See 67 Cal.2d at page 715, footnote 15; see generally Comment, Damage Distribution in Class Actions: The Cy Pres Remedy (1972) 39 U.Chi.L.Rev. 448, 453-458.

In Daar v. Yellow Cab Co., supra, we acknowledged the influence of substantive law in determining the availability of fluid recovery mechanisms. Holding to be premature the state’s suggestion that the residue of any damages fund revert to the state under the Uniform Disposition of Unclaimed Property Act (Code Civ. Proc., §§ 1500-1527), we noted that “[i]t lies within the sound discretion of the trial court, within the dictates of the applicable law, to determine the manner in which any further proceedings will be conducted.” (67 Cal.2d at p. 715, fn. 15.) (Italics added.)

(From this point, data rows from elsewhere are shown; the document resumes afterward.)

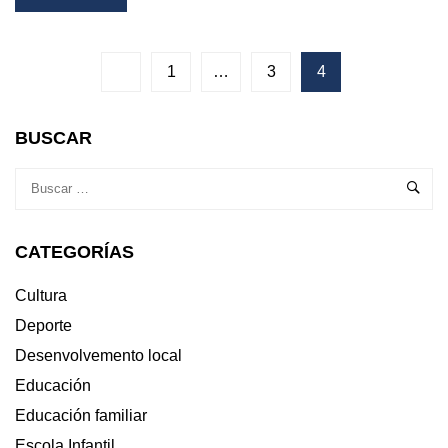
MORE
ABOUT
O
CONCELLO
1
…
3
4
PROMOVE
UN
NOVO
BUSCAR
CURSO
PREPARATORIO
PARA
O
GRADUADO
CATEGORÍAS
EN
ESO
PARA
Cultura
ADULTOS
Deporte
Desenvolvemento local
Educación
Educación familiar
Escola Infantil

It is a mistake, under the approach this court has adopted for analyzing the propriety of class actions, to speak of a duty of the trial court to inquire whether a class action is *390manageable. No class'action is inherently unmanageable; a court always has access to a variety of techniques, for example, for reducing the costs of giving notice to class members or for distributing relief. The critical question, however, is whether the techniques necessary to render a class action manageable are unconstitutional, or so distort the values a particular cause of action 'is meant to further that class suit would be improper. Even federal courts,' required to undertake manageability analysis by rule 23(b)(3) of the Federal Rules of Civil Procedure, acknowledge the contingent character of the manageability inquiry. In the leading case of In re Hotel Telephone Charges (9th Cir. 1974) 500 F.2d 86, for example, the Ninth Circuit held a class action to be unmanageable only after first holding that fluid recovery mechanisms are inconsistent with the policies reflected in the federal antitrust laws. (See id. at pp. 89-90, 90-92.)